Habitat Work: What to Do with Encroaching Cedars?
Filed under: Hunting Blog, Whitetail Habitat Management
I received the question below from fellow hunter:
“I was recently helping with a prescribed fire in central Iowa when we ran into an area of saplings encroaching an old grass land. I see you have recommended both cutting at ground level and spraying, as well as hack and squirt, then burn. The area is 15 acres of old CRP but over half is overrun with 10-15’ tall growth. We hope to convert most back to native grass and a few acres for food plots. Is there a reason for one method more than the other? Is there ever a time to mechanically cut all the brush at ground level and maintain with annual burns?”
I gave him the following advice:
It sounds like you are doing some nice habitat improvement work. If the area where saplings have encroached is to remain in native grass/cover then there is no need to expend the resources to cut the trees assuming they aren’t cedars. The easiest way to control eastern red cedar is to cut them below the bottom limb.

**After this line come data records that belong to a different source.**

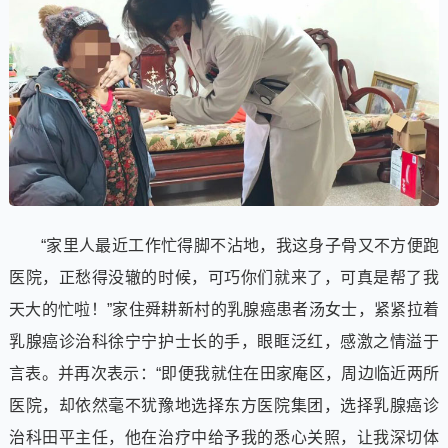
“家里人最近工作忙得脚不沾地，我这身子骨又不方便跑
医院，正愁得没辙的时候，可巧你们就来了，可真是帮了我
天大的忙啦！”家住舜耕新村的乳腺癌患者汤女士，紧紧拉着
乳腺癌诊治科徐宁宁护士长的手，眼眶泛红，感激之情溢于
言表。并再次表示：“即便我就住在田家庵区，周边临近两所
医院，却依然毫不犹豫地选择东方医院集团，选择乳腺癌诊
治科田平主任，他在治疗中给予我的悉心关照，让我深切体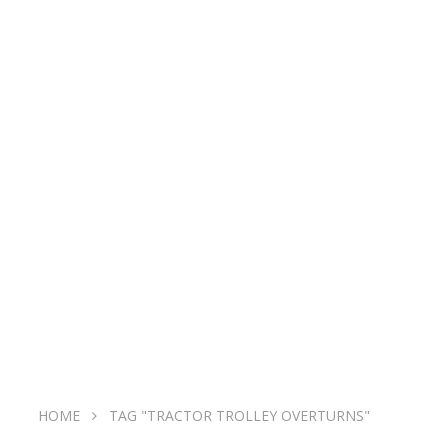
HOME
TAG "TRACTOR TROLLEY OVERTURNS"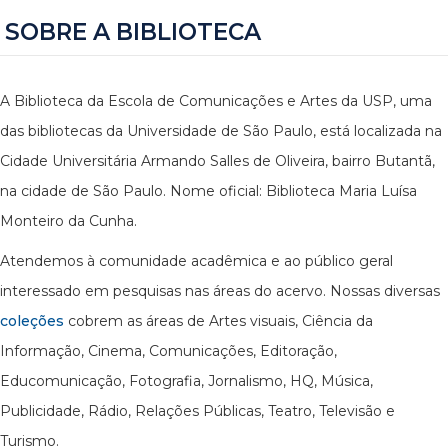
SOBRE A BIBLIOTECA
A Biblioteca da Escola de Comunicações e Artes da USP, uma
das bibliotecas da Universidade de São Paulo, está localizada na
Cidade Universitária Armando Salles de Oliveira, bairro Butantã,
na cidade de São Paulo. Nome oficial: Biblioteca Maria Luísa
Monteiro da Cunha.
Atendemos à comunidade acadêmica e ao público geral
interessado em pesquisas nas áreas do acervo. Nossas diversas
coleções
cobrem as áreas de Artes visuais, Ciência da
Informação, Cinema, Comunicações, Editoração,
Educomunicação, Fotografia, Jornalismo, HQ, Música,
Publicidade, Rádio, Relações Públicas, Teatro, Televisão e
Turismo.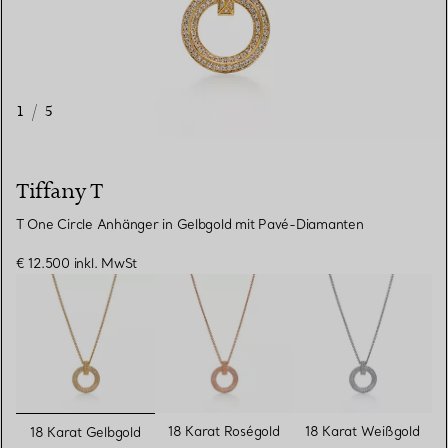
1
/
5
Tiffany T
T One Circle Anhänger in Gelbgold mit Pavé-Diamanten
€ 12.500
inkl. MwSt
ausgewählt
18 Karat Roségold
18 Karat Weißgold
18 Karat Gelbgold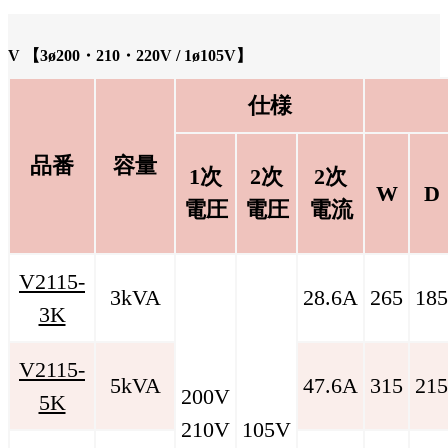
V 【3ø200・210・220V / 1ø105V】
仕様
品番
容量
1次
2次
2次
W
D
電圧
電圧
電流
V2115-
3kVA
28.6A
265
185
3K
V2115-
5kVA
47.6A
315
215
200V
5K
210V
105V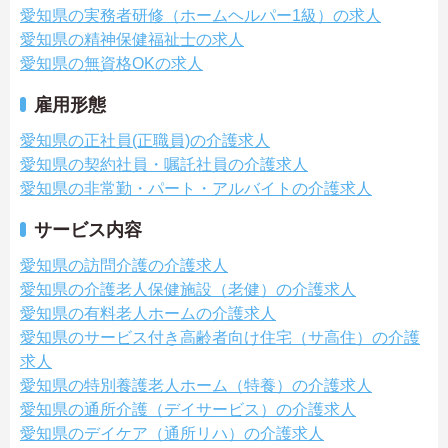
愛知県の実務者研修（ホームヘルパー1級）の求人
愛知県の精神保健福祉士の求人
愛知県の無資格OKの求人
雇用形態
愛知県の正社員(正職員)の介護求人
愛知県の契約社員・嘱託社員の介護求人
愛知県の非常勤・パート・アルバイトの介護求人
サービス内容
愛知県の訪問介護の介護求人
愛知県の介護老人保健施設（老健）の介護求人
愛知県の有料老人ホームの介護求人
愛知県のサービス付き高齢者向け住宅（サ高住）の介護
求人
愛知県の特別養護老人ホーム（特養）の介護求人
愛知県の通所介護（デイサービス）の介護求人
愛知県のデイケア（通所リハ）の介護求人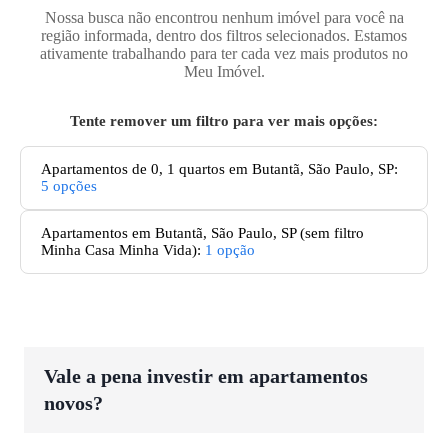
Nossa busca não encontrou nenhum imóvel para você na
região informada, dentro dos filtros selecionados. Estamos
ativamente trabalhando para ter cada vez mais produtos no
Meu Imóvel.
Tente remover um filtro para ver mais opções:
Apartamentos de 0, 1 quartos em Butantã, São Paulo, SP
:
5
opções
Apartamentos
em Butantã, São Paulo, SP
(sem filtro
Minha Casa Minha Vida):
1
opção
Vale a pena investir em apartamentos
novos?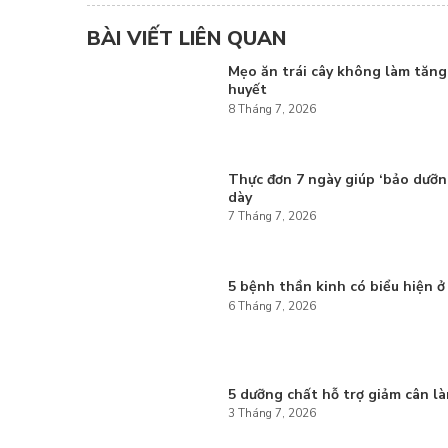
BÀI VIẾT LIÊN QUAN
Mẹo ăn trái cây không làm tăn
huyết
8 Tháng 7, 2026
Thực đơn 7 ngày giúp ‘bảo dưỡn
dày
7 Tháng 7, 2026
5 bệnh thần kinh có biểu hiện ở
6 Tháng 7, 2026
5 dưỡng chất hỗ trợ giảm cân l
3 Tháng 7, 2026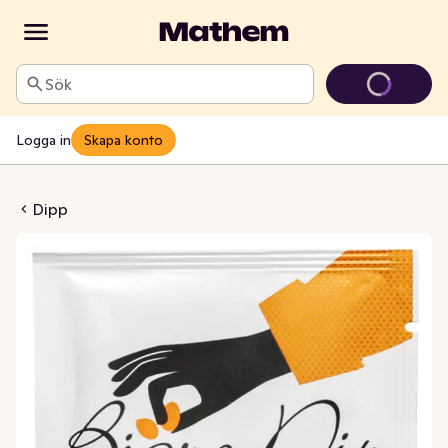
Sök
Logga in
Skapa konto
mat, Paprika & Lök
Dipp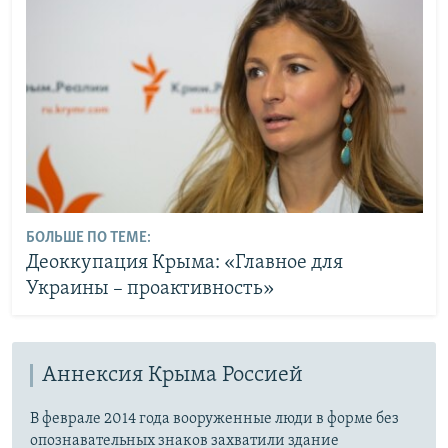
БОЛЬШЕ ПО ТЕМЕ:
Деоккупация Крыма: «Главное для
Украины – проактивность»
Аннексия Крыма Россией
В феврале 2014 года вооруженные люди в форме без
опознавательных знаков захватили здание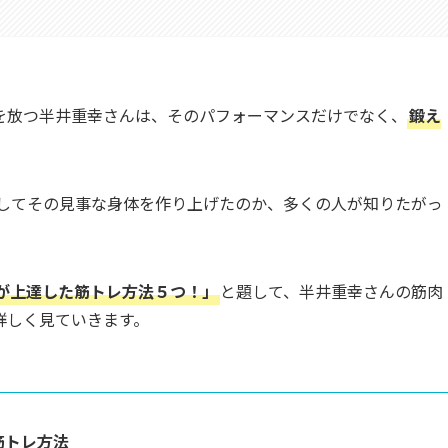
を放つ半井重幸さんは、そのパフォーマンスだけでなく、
鍛え
にしてその見事な身体を作り上げたのか、多くの人が知りたがっ
が上達した筋トレ方法５つ！」
と題して、半井重幸さんの筋肉
詳しく見ていきます。
筋トレ方法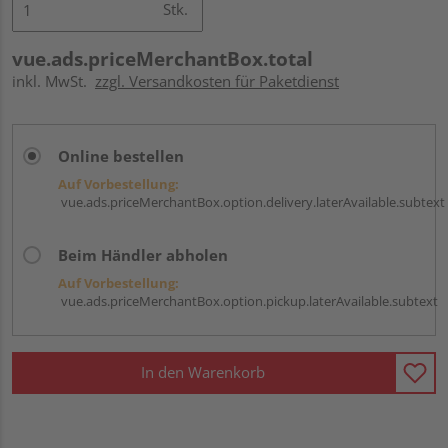
Stk.
vue.ads.priceMerchantBox.total
inkl. MwSt.
zzgl. Versandkosten für Paketdienst
Online bestellen
Auf Vorbestellung:
vue.ads.priceMerchantBox.option.delivery.laterAvailable.subtext
Beim Händler abholen
Auf Vorbestellung:
vue.ads.priceMerchantBox.option.pickup.laterAvailable.subtext
In den Warenkorb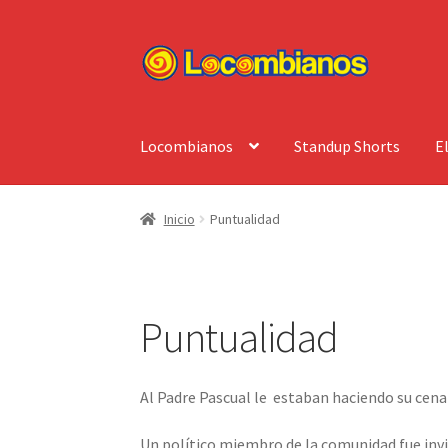
Ir
Ir
a
al
la
contenido
navegación
Locombianos
Standup Shorts
E
Inicio
Puntualidad
Puntualidad
Al Padre Pascual le estaban haciendo su cena
Un político miembro de la comunidad fue invit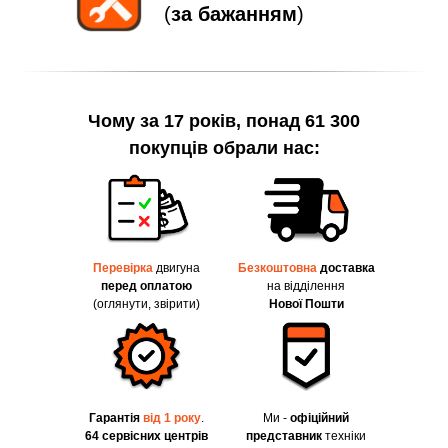
(
за бажанням
)
Чому за 17 років, понад 61 300
покупців обрали нас:
Перевірка
двигуна
Безкоштовна
доставка
перед оплатою
на відділення
(оглянути, звірити)
Нової Пошти
Гарантія
від 1 року
.
Ми -
офіційний
64 сервісних центрів
представник
техніки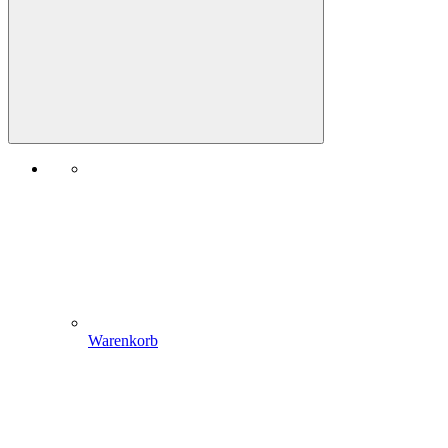
Warenkorb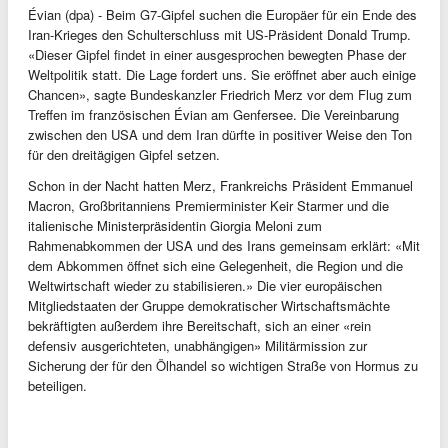
Évian (dpa) - Beim G7-Gipfel suchen die Europäer für ein Ende des
Iran-Krieges den Schulterschluss mit US-Präsident Donald Trump.
«Dieser Gipfel findet in einer ausgesprochen bewegten Phase der
Weltpolitik statt. Die Lage fordert uns. Sie eröffnet aber auch einige
Chancen», sagte Bundeskanzler Friedrich Merz vor dem Flug zum
Treffen im französischen Évian am Genfersee. Die Vereinbarung
zwischen den USA und dem Iran dürfte in positiver Weise den Ton
für den dreitägigen Gipfel setzen.
Schon in der Nacht hatten Merz, Frankreichs Präsident Emmanuel
Macron, Großbritanniens Premierminister Keir Starmer und die
italienische Ministerpräsidentin Giorgia Meloni zum
Rahmenabkommen der USA und des Irans gemeinsam erklärt: «Mit
dem Abkommen öffnet sich eine Gelegenheit, die Region und die
Weltwirtschaft wieder zu stabilisieren.» Die vier europäischen
Mitgliedstaaten der Gruppe demokratischer Wirtschaftsmächte
bekräftigten außerdem ihre Bereitschaft, sich an einer «rein
defensiv ausgerichteten, unabhängigen» Militärmission zur
Sicherung der für den Ölhandel so wichtigen Straße von Hormus zu
beteiligen.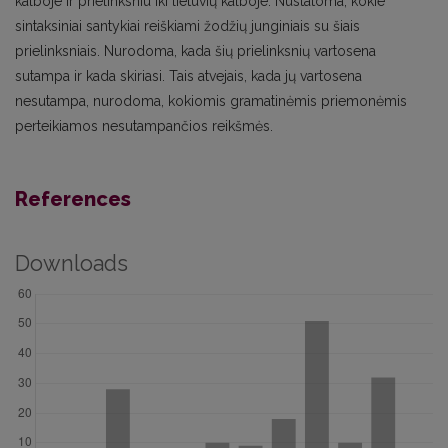
kalboje ir prielinksniu iki lietuvių kalboje. Nustatoma, kokie
sintaksiniai santykiai reiškiami žodžių junginiais su šiais
prielinksniais. Nurodoma, kada šių prielinksnių vartosena
sutampa ir kada skiriasi. Tais atvejais, kada jų vartosena
nesutampa, nurodoma, kokiomis gramatinėmis priemonėmis
perteikiamos nesutampančios reikšmės.
References
Downloads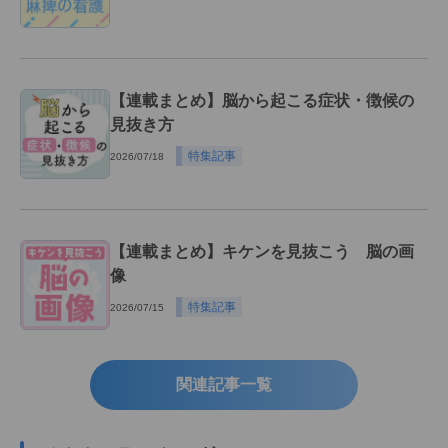
【連載まとめ】脳から起こる症状・徴候の
見抜き方
特集記事
2026/07/18
【連載まとめ】キケンを見抜こう 脳の画
像
特集記事
2026/07/15
関連記事一覧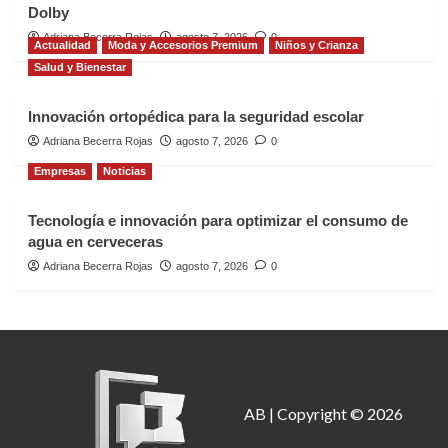
Dolby
Adriana Becerra Rojas
agosto 7, 2026
0
Actualidad
Moda y Accesorios Premium
Niños y Crianza
Salud y Bienestar
Innovación ortopédica para la seguridad escolar
Adriana Becerra Rojas
agosto 7, 2026
0
Empresas
Noticias
Tecnología e innovación para optimizar el consumo de
agua en cerveceras
Adriana Becerra Rojas
agosto 7, 2026
0
AB | Copyright © 2026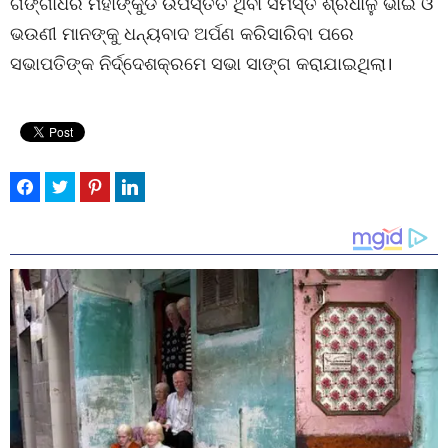
ଗଙ୍ଗାଧର ମହାଙ୍କୁଡ ଉପସ୍ତିତ ଥିବା ସମସ୍ତ ଶ୍ରଧାଳୁ ଭାଇ ଓ
ଭଉଣୀ ମାନଙ୍କୁ ଧନ୍ୟବାଦ ଅର୍ପଣ କରିସାରିବା ପରେ
ସଭାପତିଙ୍କ ନିର୍ଦ୍ଦେଶକ୍ରମେ ସଭା ସାଙ୍ଗ କରାଯାଇଥିଲା।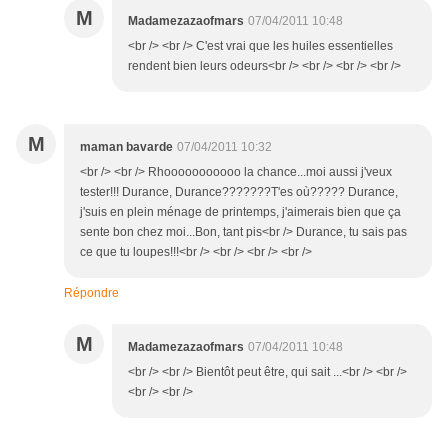
M
Madamezazaofmars
07/04/2011 10:48
<br /> <br /> C'est vrai que les huiles essentielles
rendent bien leurs odeurs<br /> <br /> <br /> <br />
M
maman bavarde
07/04/2011 10:32
<br /> <br /> Rhooooooooooo la chance...moi aussi j'veux
tester!!! Durance, Durance???????T'es où????? Durance,
j'suis en plein ménage de printemps, j'aimerais bien que ça
sente bon chez moi...Bon, tant pis<br /> Durance, tu sais pas
ce que tu loupes!!!<br /> <br /> <br /> <br />
Répondre
M
Madamezazaofmars
07/04/2011 10:48
<br /> <br /> Bientôt peut être, qui sait ...<br /> <br />
<br /> <br />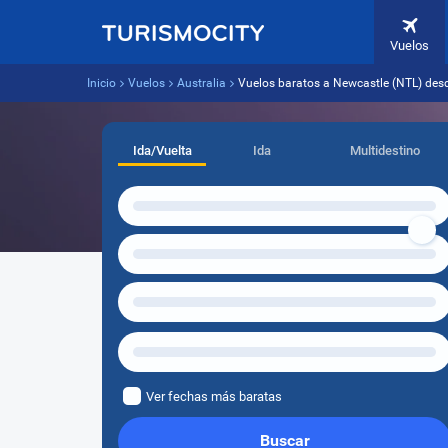
Vuelos
Inicio
Vuelos
Australia
Vuelos baratos a Newcastle (NTL) des
Ida/Vuelta
Ida
Multidestino
Ver fechas más baratas
Buscar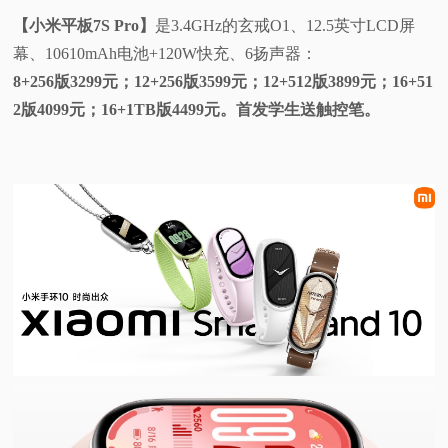
【小米平板7S Pro】
是3.4GHz的玄戒O1、12.5英寸LCD屏
幕、10610mAh电池+120W快充、6扬声器：
8+256版3299元；12+256版3599元；12+512版3899元；16+51
2版4099元；16+1TB版4499元。首发学生送触控笔。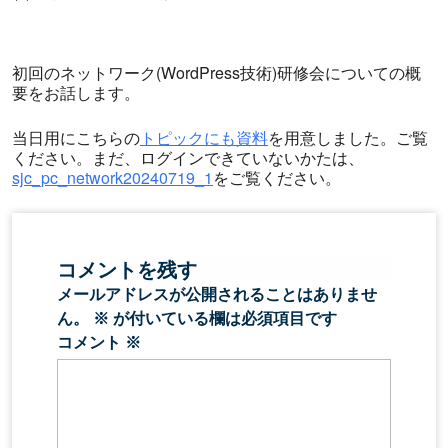
初回のネットワーク(WordPress技術)研修会についての概
要をお話します。
当日用にこちらの
トピックにも資料
を用意しました。ご覧
ください。まだ、ログインできていないかたは、
sjc_pc_network20240719_1
をご覧ください。
コメントを残す
メールアドレスが公開されることはありませ
ん。
※
が付いている欄は必須項目です
コメント
※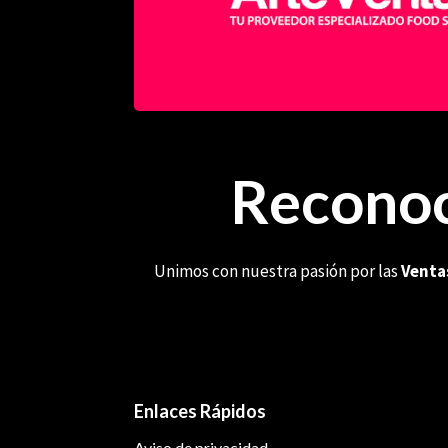
Reconoc
Unimos con nuestra pasión por las
Venta
Enlaces Rápidos
Aviso de privacidad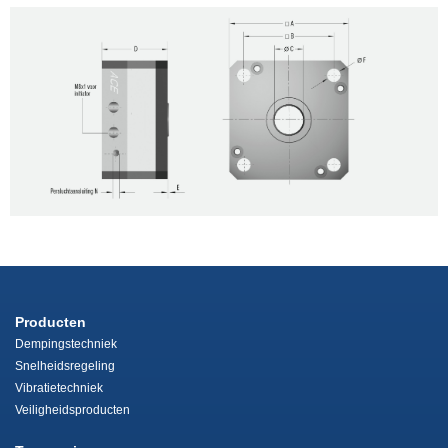
Producten
Dempingstechniek
Snelheidsregeling
Vibratietechniek
Veiligheidsproducten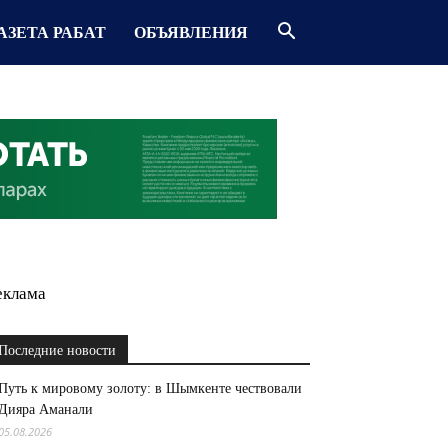
АЗЕТА РАБАТ
ОБЪЯВЛЕНИЯ
еклама
Последние новости
Путь к мировому золоту: в Шымкенте чествовали
Дияра Аманали
05.08.2026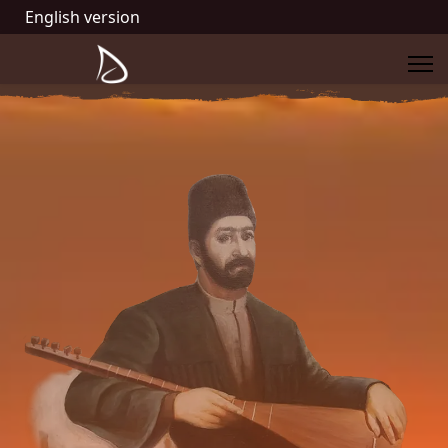
English version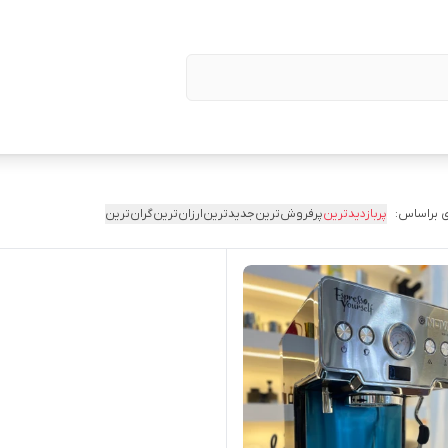
 براساس:
پربازدیدترین
پرفروش‌ترین
جدیدترین
ارزان‌ترین
گران‌ترین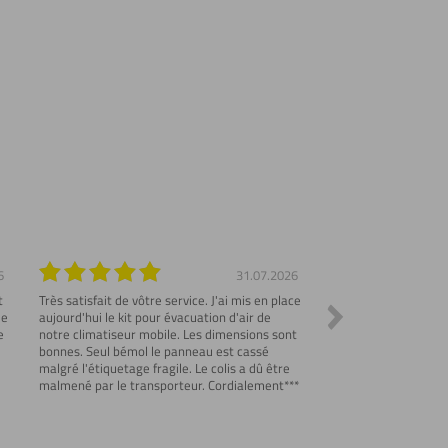
6
31.07.2026
t
Très satisfait de vôtre service. J'ai mis en place
Commande parfaite et
me
aujourd'hui le kit pour évacuation d'air de
Emballage de protect
e
notre climatiseur mobile. Les dimensions sont
explicatif des produi
bonnes. Seul bémol le panneau est cassé
correspondantes..
malgré l'étiquetage fragile. Le colis a dû être
malmené par le transporteur. Cordialement***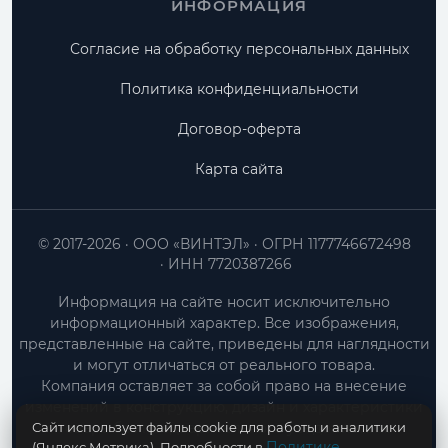
ИНФОРМАЦИЯ
Согласие на обработку персональных данных
Политика конфиденциальности
Договор-оферта
Карта сайта
© 2017-2026
ООО «ВИНТЭЛ»
ОГРН 1177746672498
ИНН 7720387266
Информация на сайте носит исключительно
информационный характер. Все изображения,
представленные на сайте, приведены для наглядности
и могут отличаться от реального товара.
Компания оставляет за собой право на внесение
изменений в конструкцию, дизайн и характеристики
Сайт использует файлы cookie для работы и аналитики
товара без предварительного уведомления.
Политике
(Яндекс.Метрика). Подробности в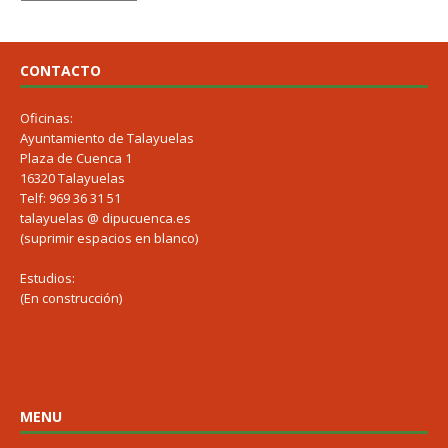
CONTACTO
Oficinas:
Ayuntamiento de Talayuelas
Plaza de Cuenca 1
16320 Talayuelas
Telf: 969 36 31 51
talayuelas @ dipucuenca.es
(suprimir espacios en blanco)
Estudios:
(En construcción)
MENU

Hardwood species almost always sprout after being cut. They can be cut and then an herbicide applied to the stump within five minutes of felling the tree. This requires lots of time and resources. I prefer to use the hack and squirt method. This is a much safer, faster, and less expensive method of controlling hardwoods and allows the sun’s energy to reach the soil.
There’s some excellent information at this link about which herbicide to use and time of year for different species. Please note that the best results when using the hack and squirt technique almost always occurs when it’s used during the late summer. I don’t recommend using this technique when sap is rising.
A regular rotation of prescribed fire, especially during the growing season, will keep hardwood seedlings from becoming established.